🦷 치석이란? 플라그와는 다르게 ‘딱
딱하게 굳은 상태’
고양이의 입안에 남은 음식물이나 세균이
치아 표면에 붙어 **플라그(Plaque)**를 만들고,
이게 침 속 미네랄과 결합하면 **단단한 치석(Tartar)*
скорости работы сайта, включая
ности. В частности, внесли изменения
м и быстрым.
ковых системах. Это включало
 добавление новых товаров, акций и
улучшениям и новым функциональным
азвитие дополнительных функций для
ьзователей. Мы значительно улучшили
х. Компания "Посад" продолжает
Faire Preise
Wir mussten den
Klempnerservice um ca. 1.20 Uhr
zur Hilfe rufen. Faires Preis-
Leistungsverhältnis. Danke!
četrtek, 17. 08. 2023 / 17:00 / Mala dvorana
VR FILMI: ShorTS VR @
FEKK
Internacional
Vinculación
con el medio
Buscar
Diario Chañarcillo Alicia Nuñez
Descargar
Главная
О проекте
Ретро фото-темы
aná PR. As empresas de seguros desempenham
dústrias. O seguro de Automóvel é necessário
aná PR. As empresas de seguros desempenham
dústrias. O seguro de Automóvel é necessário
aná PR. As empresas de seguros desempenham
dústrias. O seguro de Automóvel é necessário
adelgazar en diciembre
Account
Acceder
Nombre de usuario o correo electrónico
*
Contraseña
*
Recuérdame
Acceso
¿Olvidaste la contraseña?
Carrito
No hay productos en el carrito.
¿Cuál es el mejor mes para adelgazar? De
==
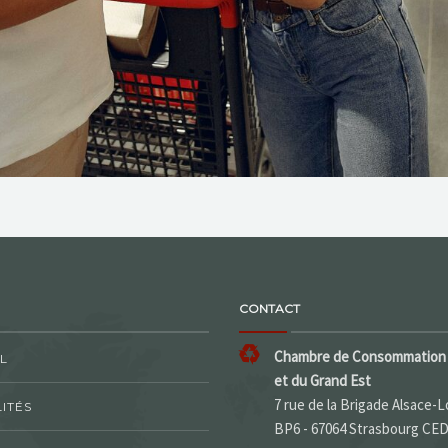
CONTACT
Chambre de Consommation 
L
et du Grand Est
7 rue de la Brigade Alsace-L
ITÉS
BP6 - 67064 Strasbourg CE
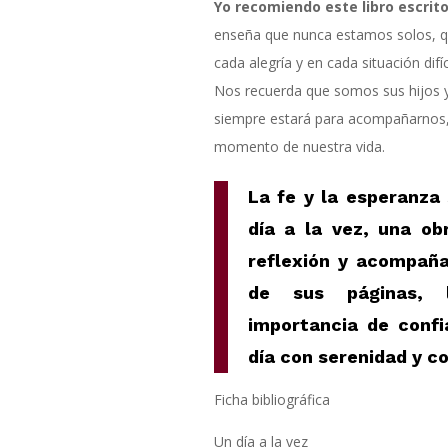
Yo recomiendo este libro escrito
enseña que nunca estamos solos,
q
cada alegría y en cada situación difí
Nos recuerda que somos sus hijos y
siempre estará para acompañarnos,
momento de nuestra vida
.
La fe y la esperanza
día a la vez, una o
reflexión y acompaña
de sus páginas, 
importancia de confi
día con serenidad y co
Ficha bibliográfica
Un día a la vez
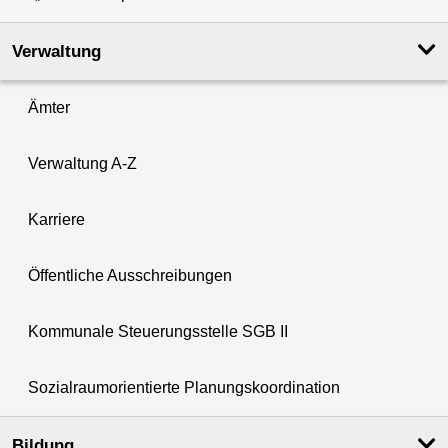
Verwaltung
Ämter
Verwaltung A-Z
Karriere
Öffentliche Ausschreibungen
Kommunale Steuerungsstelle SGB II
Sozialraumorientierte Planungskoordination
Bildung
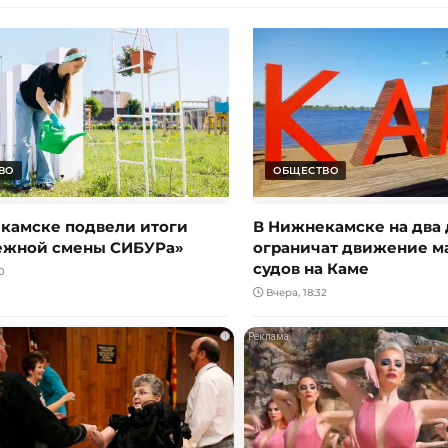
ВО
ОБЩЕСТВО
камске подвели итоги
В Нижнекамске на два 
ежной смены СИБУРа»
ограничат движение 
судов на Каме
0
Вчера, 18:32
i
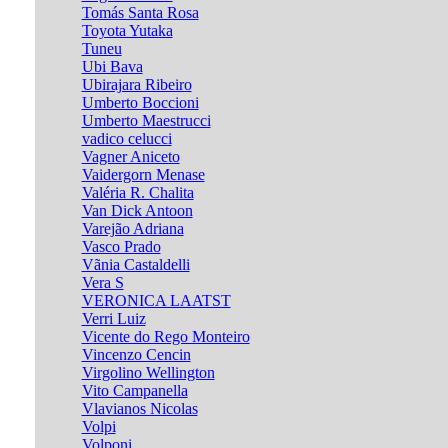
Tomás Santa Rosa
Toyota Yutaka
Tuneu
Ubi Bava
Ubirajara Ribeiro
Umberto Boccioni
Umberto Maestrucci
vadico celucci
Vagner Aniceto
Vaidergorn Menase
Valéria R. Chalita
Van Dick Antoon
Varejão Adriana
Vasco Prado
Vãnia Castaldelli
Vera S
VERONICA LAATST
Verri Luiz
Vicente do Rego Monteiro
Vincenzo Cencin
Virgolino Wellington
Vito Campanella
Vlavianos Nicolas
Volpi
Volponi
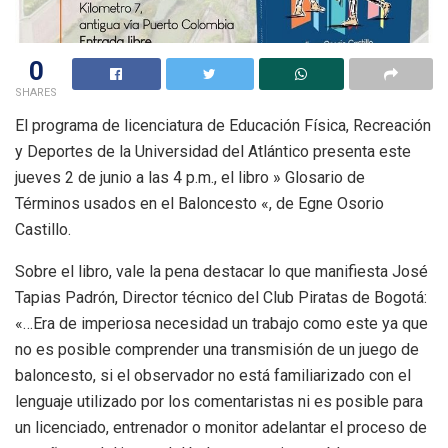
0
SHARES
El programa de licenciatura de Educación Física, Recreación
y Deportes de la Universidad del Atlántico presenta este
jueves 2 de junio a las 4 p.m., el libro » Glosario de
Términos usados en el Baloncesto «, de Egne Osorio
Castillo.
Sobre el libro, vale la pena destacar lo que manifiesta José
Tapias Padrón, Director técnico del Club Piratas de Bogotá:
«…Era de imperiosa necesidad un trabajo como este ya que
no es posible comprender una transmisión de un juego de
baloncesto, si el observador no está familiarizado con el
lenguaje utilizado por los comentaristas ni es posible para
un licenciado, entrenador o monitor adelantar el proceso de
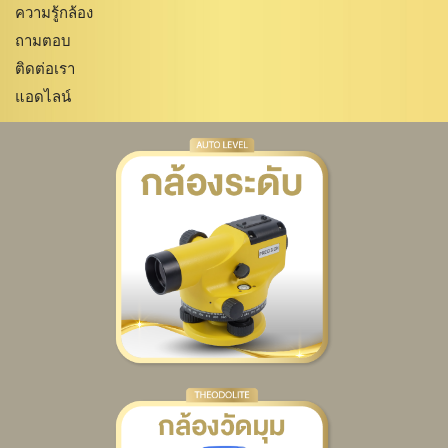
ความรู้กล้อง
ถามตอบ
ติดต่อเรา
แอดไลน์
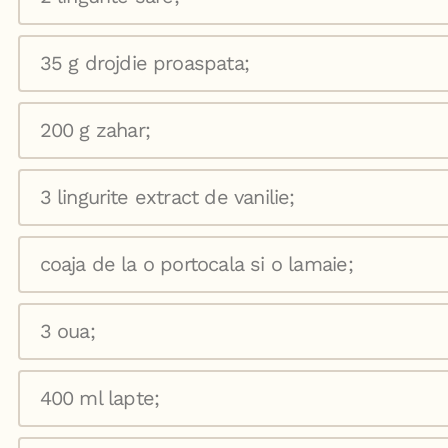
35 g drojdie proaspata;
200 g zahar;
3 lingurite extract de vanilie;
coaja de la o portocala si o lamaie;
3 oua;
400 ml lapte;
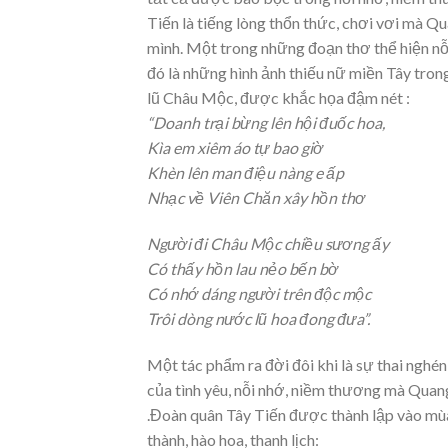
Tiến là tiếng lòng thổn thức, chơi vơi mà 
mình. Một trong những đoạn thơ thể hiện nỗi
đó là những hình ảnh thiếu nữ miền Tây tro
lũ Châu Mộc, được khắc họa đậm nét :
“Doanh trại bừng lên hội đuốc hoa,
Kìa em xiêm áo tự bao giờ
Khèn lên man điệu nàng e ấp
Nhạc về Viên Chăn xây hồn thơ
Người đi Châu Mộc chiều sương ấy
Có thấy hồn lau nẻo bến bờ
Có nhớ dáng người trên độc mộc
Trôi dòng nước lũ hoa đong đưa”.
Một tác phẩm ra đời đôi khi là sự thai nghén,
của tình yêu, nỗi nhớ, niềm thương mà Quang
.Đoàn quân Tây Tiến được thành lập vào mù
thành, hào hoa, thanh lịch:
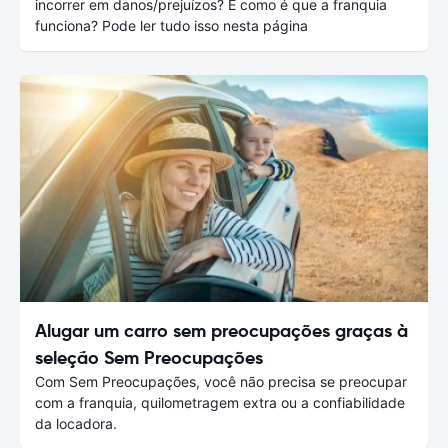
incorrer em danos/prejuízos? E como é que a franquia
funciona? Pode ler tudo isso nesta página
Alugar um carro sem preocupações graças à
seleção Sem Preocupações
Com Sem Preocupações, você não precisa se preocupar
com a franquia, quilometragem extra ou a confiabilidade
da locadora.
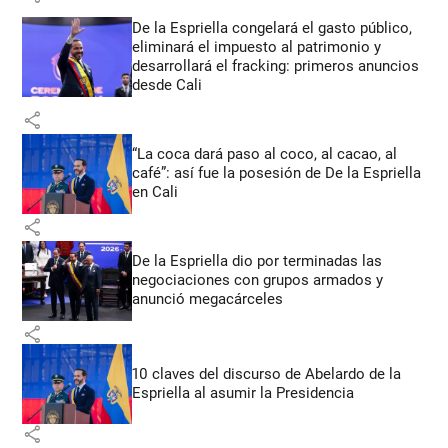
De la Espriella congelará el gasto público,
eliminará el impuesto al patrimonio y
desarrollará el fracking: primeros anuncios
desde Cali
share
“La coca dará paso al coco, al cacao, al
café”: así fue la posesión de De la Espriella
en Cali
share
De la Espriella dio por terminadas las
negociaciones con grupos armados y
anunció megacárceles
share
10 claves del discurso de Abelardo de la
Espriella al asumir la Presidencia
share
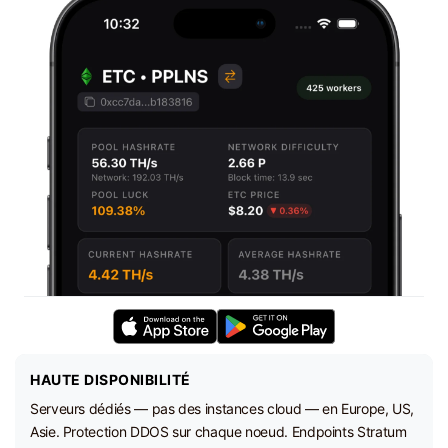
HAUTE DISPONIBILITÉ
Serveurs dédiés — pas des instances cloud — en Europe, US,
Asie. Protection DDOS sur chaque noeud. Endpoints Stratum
==
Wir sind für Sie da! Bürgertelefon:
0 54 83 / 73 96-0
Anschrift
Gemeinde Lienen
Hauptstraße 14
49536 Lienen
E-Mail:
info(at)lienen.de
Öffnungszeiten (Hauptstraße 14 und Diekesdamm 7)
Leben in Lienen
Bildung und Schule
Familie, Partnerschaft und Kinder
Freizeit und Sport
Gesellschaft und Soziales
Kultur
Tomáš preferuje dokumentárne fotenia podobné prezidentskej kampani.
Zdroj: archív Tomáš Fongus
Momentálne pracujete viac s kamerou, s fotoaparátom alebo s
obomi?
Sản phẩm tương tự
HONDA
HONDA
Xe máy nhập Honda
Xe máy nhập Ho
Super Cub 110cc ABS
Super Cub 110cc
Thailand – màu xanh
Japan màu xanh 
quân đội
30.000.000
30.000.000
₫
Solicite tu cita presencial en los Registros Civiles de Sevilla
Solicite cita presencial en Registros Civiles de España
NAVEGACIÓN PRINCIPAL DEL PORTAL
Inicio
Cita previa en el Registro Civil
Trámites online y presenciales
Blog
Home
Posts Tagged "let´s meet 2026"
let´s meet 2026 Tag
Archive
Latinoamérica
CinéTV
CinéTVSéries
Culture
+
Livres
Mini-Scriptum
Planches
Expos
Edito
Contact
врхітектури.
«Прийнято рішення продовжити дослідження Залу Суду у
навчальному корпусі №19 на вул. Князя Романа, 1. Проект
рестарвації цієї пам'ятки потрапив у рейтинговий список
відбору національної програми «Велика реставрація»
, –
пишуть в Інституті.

**About this task:** From the listing above, please give again the lines that begin with the line holding "coaja de la o portocala si o lamaie;" and go on through the line holding "Khèn lên man điệu nàng e ấp", exactly, both ends included, minus any picture.

**Result for this exercise:**
coaja de la o portocala si o lamaie;
3 oua;
400 ml lapte;
Tiến là tiếng lòng thổn thức, chơi vơi mà 
mình. Một trong những đoạn thơ thể hiện nỗi
đó là những hình ảnh thiếu nữ miền Tây tro
lũ Châu Mộc, được khắc họa đậm nét :
“Doanh trại bừng lên hội đuốc hoa,
Kìa em xiêm áo tự bao giờ
Khèn lên man điệu nàng e ấp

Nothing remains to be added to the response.